If you would like to read a blunter take than the Speccie’s, Peter Brimelow’s VDare has one. I mentioned Mr Brimelow on air the other day, as an early example of how so-called ”cancel culture” doesn’t mean merely that a state university or NPR won’t hire you or review your book; it increasingly means a denial of such things as an Internet provider or a merchant processor of credit-card payments—the basic services necessary to function in the modern world. In other words, a ChiCom ”social credit” system:

You can ask Peter Brimelow about how that goes over at VDare.com because he’s living it right now. He was the pilot programme for this.

Indeed. This week, PayPal (a de facto monopoly) came for my old comrade Toby Young —freezing not only his personal account but those of the two institutions he currently runs, The Daily Sceptic and the Free Speech Union. Toby doesn’t talk much about immigration, which is necessarily a third-rail issue. But the Daily Sceptic has been critical of lockdown and the Free Speech Union defends lady novelists accused of transphobia. At this stage, it might be quicker for PayPal to let us know on what subjects a diversity of opinions is still permitted. The quality of the CGI in X-Men 37.

Here’s a link to the entire essay: A Land of Selective Laws, Mark’s Midweek Notebook, September 21, 2022.  It begins with a scathing description of the anarcho-tyranny practiced by our immigration authorities.

However, if you like selective application of the law, you’ll be thrilled to hear that in recent days two foreign visitors headed to Steyn HQ to tape a couple of interviews were both fingerprinted by the crazed fanatics of US Immigration.

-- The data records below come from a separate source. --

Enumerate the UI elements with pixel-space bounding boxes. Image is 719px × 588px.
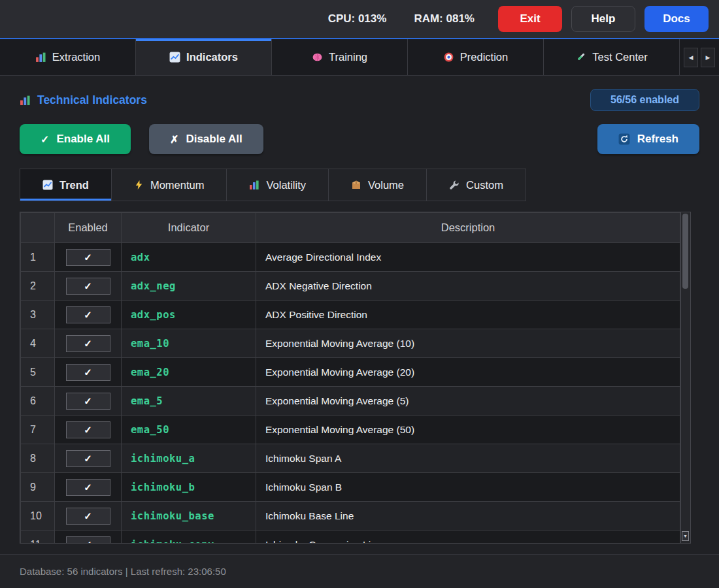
indicator-description: Average Directional Index [256, 243, 680, 272]
test-tube-icon [575, 52, 586, 63]
table-row[interactable]: 7✓ema_50Exponential Moving Average (50) [21, 416, 680, 444]
row-number: 8 [21, 444, 55, 473]
table-row[interactable]: 5✓ema_20Exponential Moving Average (20) [21, 358, 680, 387]
row-number: 9 [21, 473, 55, 502]
enabled-checkbox[interactable]: ✓ [66, 421, 110, 438]
enabled-cell: ✓ [55, 531, 122, 544]
row-number: 4 [21, 329, 55, 358]
subtab-trend[interactable]: Trend [20, 169, 112, 201]
row-number: 3 [21, 301, 55, 329]
table-row[interactable]: 9✓ichimoku_bIchimoku Span B [21, 473, 680, 502]
table-row[interactable]: 6✓ema_5Exponential Moving Average (5) [21, 387, 680, 416]
enabled-checkbox[interactable]: ✓ [66, 335, 110, 352]
docs-button[interactable]: Docs [644, 6, 709, 32]
help-button[interactable]: Help [571, 6, 635, 32]
table-row[interactable]: 3✓adx_posADX Positive Direction [21, 301, 680, 329]
x-icon: ✗ [170, 133, 178, 146]
enabled-cell: ✓ [55, 358, 122, 387]
enabled-cell: ✓ [55, 444, 122, 473]
table-header-row: Enabled Indicator Description [21, 213, 680, 243]
enabled-checkbox[interactable]: ✓ [66, 393, 110, 410]
indicator-name: ichimoku_base [122, 502, 256, 531]
enable-all-button[interactable]: ✓ Enable All [20, 124, 131, 154]
row-number: 5 [21, 358, 55, 387]
volatility-bars-icon [249, 180, 259, 190]
tab-label: Test Center [592, 51, 647, 63]
subtab-label: Custom [466, 179, 503, 191]
indicator-name: ema_10 [122, 329, 256, 358]
enabled-cell: ✓ [55, 502, 122, 531]
indicator-description: Exponential Moving Average (20) [256, 358, 680, 387]
indicator-description: Ichimoku Base Line [256, 502, 680, 531]
check-icon: ✓ [41, 133, 49, 146]
tab-test-center[interactable]: Test Center [544, 39, 680, 75]
header-enabled: Enabled [55, 213, 122, 243]
indicator-description: Ichimoku Span B [256, 473, 680, 502]
indicators-icon [169, 52, 180, 63]
table-row[interactable]: 11✓ichimoku_convIchimoku Conversion Line [21, 531, 680, 544]
table-row[interactable]: 1✓adxAverage Directional Index [21, 243, 680, 272]
table-row[interactable]: 4✓ema_10Exponential Moving Average (10) [21, 329, 680, 358]
refresh-button[interactable]: Refresh [597, 124, 699, 154]
enabled-checkbox[interactable]: ✓ [66, 479, 110, 496]
extraction-icon [35, 52, 46, 63]
enabled-checkbox[interactable]: ✓ [66, 536, 110, 544]
enabled-checkbox[interactable]: ✓ [66, 278, 110, 295]
row-number: 10 [21, 502, 55, 531]
enabled-cell: ✓ [55, 473, 122, 502]
tab-scroll-controls: ◀ ▶ [680, 39, 719, 75]
scroll-down-icon[interactable]: ▼ [682, 531, 689, 541]
table-row[interactable]: 2✓adx_negADX Negative Direction [21, 272, 680, 301]
enabled-checkbox[interactable]: ✓ [66, 450, 110, 467]
enabled-cell: ✓ [55, 243, 122, 272]
tab-scroll-right-icon[interactable]: ▶ [701, 48, 715, 67]
enabled-count-badge: 56/56 enabled [590, 89, 699, 111]
row-number: 1 [21, 243, 55, 272]
tab-indicators[interactable]: Indicators [136, 39, 272, 75]
subtab-volume[interactable]: Volume [329, 169, 427, 201]
subtab-custom[interactable]: Custom [427, 169, 526, 201]
enabled-checkbox[interactable]: ✓ [66, 508, 110, 525]
lightning-icon [134, 180, 144, 190]
scrollbar-thumb[interactable] [682, 214, 688, 289]
indicator-table: Enabled Indicator Description 1✓adxAvera… [20, 212, 680, 544]
subtab-volatility[interactable]: Volatility [227, 169, 329, 201]
enabled-checkbox[interactable]: ✓ [66, 249, 110, 266]
disable-all-button[interactable]: ✗ Disable All [149, 124, 263, 154]
indicator-name: ema_5 [122, 387, 256, 416]
tab-label: Prediction [460, 51, 508, 63]
table-scrollbar[interactable]: ▼ [681, 212, 691, 544]
table-row[interactable]: 10✓ichimoku_baseIchimoku Base Line [21, 502, 680, 531]
indicator-name: adx_pos [122, 301, 256, 329]
statusbar-text: Database: 56 indicators | Last refresh: … [20, 566, 226, 577]
indicator-description: Ichimoku Span A [256, 444, 680, 473]
header-blank [21, 213, 55, 243]
package-icon [351, 180, 361, 190]
row-number: 7 [21, 416, 55, 444]
indicator-name: ichimoku_b [122, 473, 256, 502]
tab-extraction[interactable]: Extraction [0, 39, 136, 75]
enabled-cell: ✓ [55, 387, 122, 416]
app-window: CPU: 013% RAM: 081% Exit Help Docs Extra… [0, 0, 719, 588]
tab-training[interactable]: Training [272, 39, 408, 75]
page-title: Technical Indicators [20, 93, 147, 107]
indicator-name: adx_neg [122, 272, 256, 301]
subtab-label: Momentum [150, 179, 205, 191]
enabled-checkbox[interactable]: ✓ [66, 306, 110, 323]
subtab-momentum[interactable]: Momentum [112, 169, 227, 201]
indicator-name: adx [122, 243, 256, 272]
exit-button[interactable]: Exit [498, 6, 562, 32]
indicator-name: ichimoku_conv [122, 531, 256, 544]
tab-label: Indicators [186, 51, 238, 63]
brain-icon [312, 52, 323, 63]
table-row[interactable]: 8✓ichimoku_aIchimoku Span A [21, 444, 680, 473]
indicator-description: Exponential Moving Average (5) [256, 387, 680, 416]
main-tabbar: Extraction Indicators Training Predictio… [0, 39, 719, 76]
tab-scroll-left-icon[interactable]: ◀ [684, 48, 698, 67]
row-number: 6 [21, 387, 55, 416]
target-icon [443, 52, 454, 63]
indicator-name: ichimoku_a [122, 444, 256, 473]
trend-chart-icon [42, 180, 53, 190]
tab-prediction[interactable]: Prediction [408, 39, 544, 75]
enabled-checkbox[interactable]: ✓ [66, 364, 110, 381]
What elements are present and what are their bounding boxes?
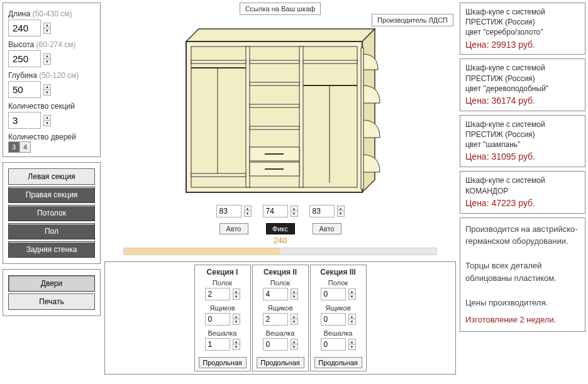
- components-panel: Левая секция Правая секция Потолок Пол З…: [3, 162, 101, 264]
- section2-orientation-button[interactable]: Продольная: [257, 357, 304, 368]
- sections-config-row: Секция I Полок ▲▼ Ящиков ▲▼ Вешалка ▲▼ П…: [104, 261, 456, 375]
- dimensions-panel: Длина (50-430 см) ▲▼ Высота (60-274 см) …: [3, 3, 101, 157]
- price-card-4[interactable]: Шкаф-купе с системой КОМАНДОР Цена: 4722…: [460, 171, 585, 213]
- svg-rect-13: [250, 126, 299, 129]
- section3-width-spinner[interactable]: ▲▼: [337, 206, 345, 217]
- section-card-2: Секция II Полок ▲▼ Ящиков ▲▼ Вешалка ▲▼ …: [252, 265, 309, 371]
- section2-drawers-input[interactable]: [263, 313, 288, 326]
- link-chip[interactable]: Ссылка на Ваш шкаф: [240, 3, 321, 15]
- section3-shelves-input[interactable]: [321, 288, 346, 300]
- svg-rect-12: [250, 104, 299, 107]
- section1-width-input[interactable]: [216, 205, 241, 217]
- section-widths-row: ▲▼ Авто ▲▼ Фикс ▲▼ Авто: [104, 204, 456, 234]
- price-value: Цена: 36174 руб.: [465, 95, 580, 107]
- price-card-3[interactable]: Шкаф-купе с системой ПРЕСТИЖ (Россия) цв…: [460, 115, 585, 167]
- svg-rect-4: [246, 47, 250, 187]
- doors-button[interactable]: Двери: [8, 275, 95, 292]
- sections-spinner[interactable]: ▲▼: [43, 115, 51, 126]
- price-title: Шкаф-купе с системой ПРЕСТИЖ (Россия): [465, 119, 580, 140]
- svg-rect-9: [191, 173, 246, 177]
- section1-hanger-input[interactable]: [205, 338, 230, 351]
- print-button[interactable]: Печать: [8, 293, 95, 310]
- section1-orientation-button[interactable]: Продольная: [199, 357, 247, 368]
- section-card-1: Секция I Полок ▲▼ Ящиков ▲▼ Вешалка ▲▼ П…: [194, 265, 251, 371]
- svg-marker-0: [186, 29, 375, 41]
- section2-mode-fixed[interactable]: Фикс: [266, 223, 295, 234]
- length-spinner[interactable]: ▲▼: [43, 23, 51, 34]
- depth-label: Глубина (50-120 см): [8, 71, 95, 80]
- section3-orientation-button[interactable]: Продольная: [314, 357, 362, 368]
- right-section-button[interactable]: Правая секция: [8, 187, 95, 203]
- section-header: Секция III: [314, 268, 362, 277]
- section-header: Секция II: [257, 268, 304, 277]
- length-input[interactable]: [8, 19, 41, 36]
- price-title: Шкаф-купе с системой ПРЕСТИЖ (Россия): [465, 7, 580, 27]
- info-line: Производится на австрийско-германском об…: [465, 223, 580, 248]
- price-value: Цена: 29913 руб.: [465, 39, 580, 51]
- floor-button[interactable]: Пол: [8, 223, 95, 239]
- svg-rect-6: [191, 60, 246, 63]
- section2-width-spinner[interactable]: ▲▼: [291, 206, 298, 217]
- section1-width-spinner[interactable]: ▲▼: [244, 206, 252, 217]
- price-variant: цвет "шампань": [465, 140, 580, 150]
- section3-mode-auto[interactable]: Авто: [313, 223, 341, 234]
- info-line: Торцы всех деталей облицованы пластиком.: [465, 260, 580, 284]
- info-card: Производится на австрийско-германском об…: [460, 217, 585, 332]
- svg-rect-5: [299, 47, 303, 187]
- doors-count-label: Количество дверей: [8, 133, 95, 141]
- price-title: Шкаф-купе с системой ПРЕСТИЖ (Россия): [465, 63, 580, 83]
- section2-width-input[interactable]: [263, 205, 288, 217]
- height-label: Высота (60-274 см): [8, 40, 95, 49]
- manufacturer-chip[interactable]: Производитель ЛДСП: [372, 14, 453, 26]
- section1-shelves-input[interactable]: [205, 288, 230, 300]
- ceiling-button[interactable]: Потолок: [8, 205, 95, 221]
- height-input[interactable]: [8, 50, 41, 67]
- price-card-1[interactable]: Шкаф-купе с системой ПРЕСТИЖ (Россия) цв…: [460, 3, 585, 55]
- left-section-button[interactable]: Левая секция: [8, 168, 95, 185]
- sections-count-label: Количество секций: [8, 102, 95, 111]
- price-value: Цена: 31095 руб.: [465, 151, 580, 163]
- length-label: Длина (50-430 см): [8, 9, 95, 18]
- svg-rect-11: [250, 82, 299, 85]
- availability: Изготовление 2 недели.: [465, 314, 580, 326]
- section1-mode-auto[interactable]: Авто: [219, 223, 248, 234]
- svg-rect-18: [303, 60, 357, 63]
- section2-hanger-input[interactable]: [263, 338, 288, 351]
- width-slider[interactable]: [123, 248, 437, 255]
- price-value: Цена: 47223 руб.: [465, 197, 580, 209]
- info-line: Цены производителя.: [465, 297, 580, 309]
- section3-drawers-input[interactable]: [321, 313, 346, 326]
- door-option-3[interactable]: 3: [8, 141, 19, 153]
- svg-rect-21: [361, 48, 363, 189]
- price-variant: цвет "серебро/золото": [465, 27, 580, 37]
- svg-rect-10: [250, 60, 299, 63]
- section3-hanger-input[interactable]: [321, 338, 346, 351]
- section3-width-input[interactable]: [309, 205, 335, 217]
- section1-drawers-input[interactable]: [205, 313, 230, 326]
- section-header: Секция I: [199, 268, 247, 277]
- total-width-display: 240: [104, 236, 456, 245]
- section2-shelves-input[interactable]: [263, 288, 288, 300]
- section-card-3: Секция III Полок ▲▼ Ящиков ▲▼ Вешалка ▲▼…: [310, 265, 367, 371]
- depth-input[interactable]: [8, 81, 41, 98]
- sections-count-input[interactable]: [8, 112, 41, 129]
- wardrobe-preview: [180, 23, 381, 199]
- price-title: Шкаф-купе с системой КОМАНДОР: [465, 175, 580, 195]
- actions-panel: Двери Печать: [3, 269, 101, 316]
- door-option-4[interactable]: 4: [19, 141, 31, 153]
- price-variant: цвет "деревоподобный": [465, 84, 580, 94]
- height-spinner[interactable]: ▲▼: [43, 53, 51, 65]
- back-wall-button[interactable]: Задняя стенка: [8, 241, 95, 258]
- price-card-2[interactable]: Шкаф-купе с системой ПРЕСТИЖ (Россия) цв…: [460, 58, 585, 111]
- depth-spinner[interactable]: ▲▼: [43, 84, 51, 96]
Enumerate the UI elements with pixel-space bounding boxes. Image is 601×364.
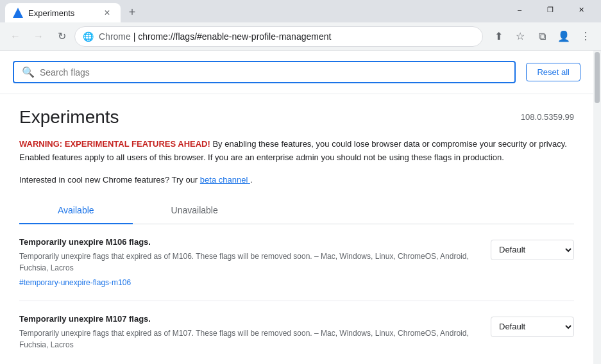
tab-available[interactable]: Available xyxy=(19,197,133,224)
warning-bold-text: WARNING: EXPERIMENTAL FEATURES AHEAD! xyxy=(19,139,210,149)
search-bar-container: 🔍 Reset all xyxy=(0,51,593,94)
back-button[interactable]: ← xyxy=(5,26,26,47)
beta-channel-link[interactable]: beta channel xyxy=(200,175,250,185)
scrollbar-track[interactable] xyxy=(593,51,601,364)
tab-unavailable[interactable]: Unavailable xyxy=(133,197,257,224)
search-icon: 🔍 xyxy=(22,66,35,78)
title-bar: Experiments ✕ + – ❐ ✕ xyxy=(0,0,601,22)
flag-title: Temporarily unexpire M107 flags. xyxy=(19,314,478,324)
site-name: Chrome xyxy=(99,31,131,42)
reload-button[interactable]: ↻ xyxy=(51,26,72,47)
active-tab[interactable]: Experiments ✕ xyxy=(5,3,121,22)
reset-all-button[interactable]: Reset all xyxy=(526,63,580,81)
tabs-container: Available Unavailable xyxy=(19,197,574,224)
address-bar[interactable]: 🌐 Chrome | chrome://flags/#enable-new-pr… xyxy=(74,26,483,47)
tab-close-button[interactable]: ✕ xyxy=(101,7,113,19)
flag-default-select[interactable]: Default Enabled Disabled xyxy=(491,240,574,260)
minimize-button[interactable]: – xyxy=(505,1,534,19)
version-text: 108.0.5359.99 xyxy=(521,112,574,122)
content-area: 🔍 Reset all Experiments 108.0.5359.99 WA… xyxy=(0,51,601,364)
main-content: 🔍 Reset all Experiments 108.0.5359.99 WA… xyxy=(0,51,593,364)
address-text: Chrome | chrome://flags/#enable-new-prof… xyxy=(99,31,475,42)
share-button[interactable]: ⬆ xyxy=(488,26,509,47)
close-window-button[interactable]: ✕ xyxy=(566,1,596,19)
flag-title: Temporarily unexpire M106 flags. xyxy=(19,237,478,247)
search-input-wrap[interactable]: 🔍 xyxy=(13,61,516,83)
tab-title: Experiments xyxy=(28,8,96,18)
experiments-content: Experiments 108.0.5359.99 WARNING: EXPER… xyxy=(0,94,593,364)
toolbar: ← → ↻ 🌐 Chrome | chrome://flags/#enable-… xyxy=(0,22,601,51)
url-text: chrome://flags/#enable-new-profile-manag… xyxy=(138,31,331,42)
bookmark-button[interactable]: ☆ xyxy=(510,26,530,47)
tab-favicon-icon xyxy=(13,8,23,18)
restore-button[interactable]: ❐ xyxy=(536,1,565,19)
profile-button[interactable]: 👤 xyxy=(554,26,574,47)
site-icon: 🌐 xyxy=(83,31,94,42)
interested-text: Interested in cool new Chrome features? … xyxy=(19,175,574,185)
flag-item-content: Temporarily unexpire M107 flags. Tempora… xyxy=(19,314,478,353)
warning-box: WARNING: EXPERIMENTAL FEATURES AHEAD! By… xyxy=(19,138,574,165)
scrollbar-thumb[interactable] xyxy=(595,52,600,103)
split-view-button[interactable]: ⧉ xyxy=(532,26,552,47)
forward-button[interactable]: → xyxy=(28,26,49,47)
flag-link[interactable]: #temporary-unexpire-flags-m106 xyxy=(19,278,131,287)
toolbar-actions: ⬆ ☆ ⧉ 👤 ⋮ xyxy=(488,26,596,47)
search-input[interactable] xyxy=(40,67,507,78)
menu-button[interactable]: ⋮ xyxy=(575,26,596,47)
flag-item: Temporarily unexpire M107 flags. Tempora… xyxy=(19,301,574,364)
new-tab-button[interactable]: + xyxy=(123,3,141,21)
flag-item: Temporarily unexpire M106 flags. Tempora… xyxy=(19,224,574,301)
page-title: Experiments xyxy=(19,107,119,128)
flag-item-content: Temporarily unexpire M106 flags. Tempora… xyxy=(19,237,478,288)
flag-desc: Temporarily unexpire flags that expired … xyxy=(19,251,478,274)
window-controls: – ❐ ✕ xyxy=(505,1,596,22)
flag-desc: Temporarily unexpire flags that expired … xyxy=(19,327,478,351)
flag-default-select-2[interactable]: Default Enabled Disabled xyxy=(491,317,574,337)
experiments-header: Experiments 108.0.5359.99 xyxy=(19,107,574,128)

Fingerprinting is something you do to criminals. My guests were traveling for business on passports of two prosperous western nations that happen to be, both formally and more broadly, ”allies” of the United States. But, in the crapped-out Oppositeland that is today’s America, the southern border is open 24/7 to human traffickers, drug cartels, child sex-slavers, terrorists, bearers of viruses, and illegal immigrants with no verifiable identity, while respectable travelers without criminal records are treated as low-life scum by the perverts of US officialdom. Neither of my guests enjoyed the experience, and, notwithstanding the efforts of my hospitality to compensate, neither has any desire to set foot in the United States ever again.

James Fulford writes: The problems of legal immigrants dealing with the American immigration system versus the illegals crossing the southern border is the subject of one of VDARE.com editor Peter Brimelow’s earliest columns on the subject, Time To Rethink Immigration, in 1992.

DANTE would have been delighted by the Immigration and Naturalization Service waiting rooms. They would have provided him with a tenth Circle of Hell. There is something distinctly infernal about the spectacle of so many lost souls waiting around so hopelessly, mutually incomprehensible in virtually every language under the sun, each clutching a number from one of those ticket-issuing machines which may or may not be honored by the INS clerks before the end of the Civil Service working day.

The danger of damnation is perhaps low—although a Scottish friend of mine once found himself flung into the deportation holding tank because the INS misunderstood its own rules.

As regards to the whole ”cancellation” thing, we’re always grateful to Steyn for his kind words, because he doesn’t make the mistake of saying, as some free speech defenders do, that we’re evil but shouldn’t be persecuted like that, rather he says ”I can think of no reason why in a free society a person should not be entitled to hold such views.”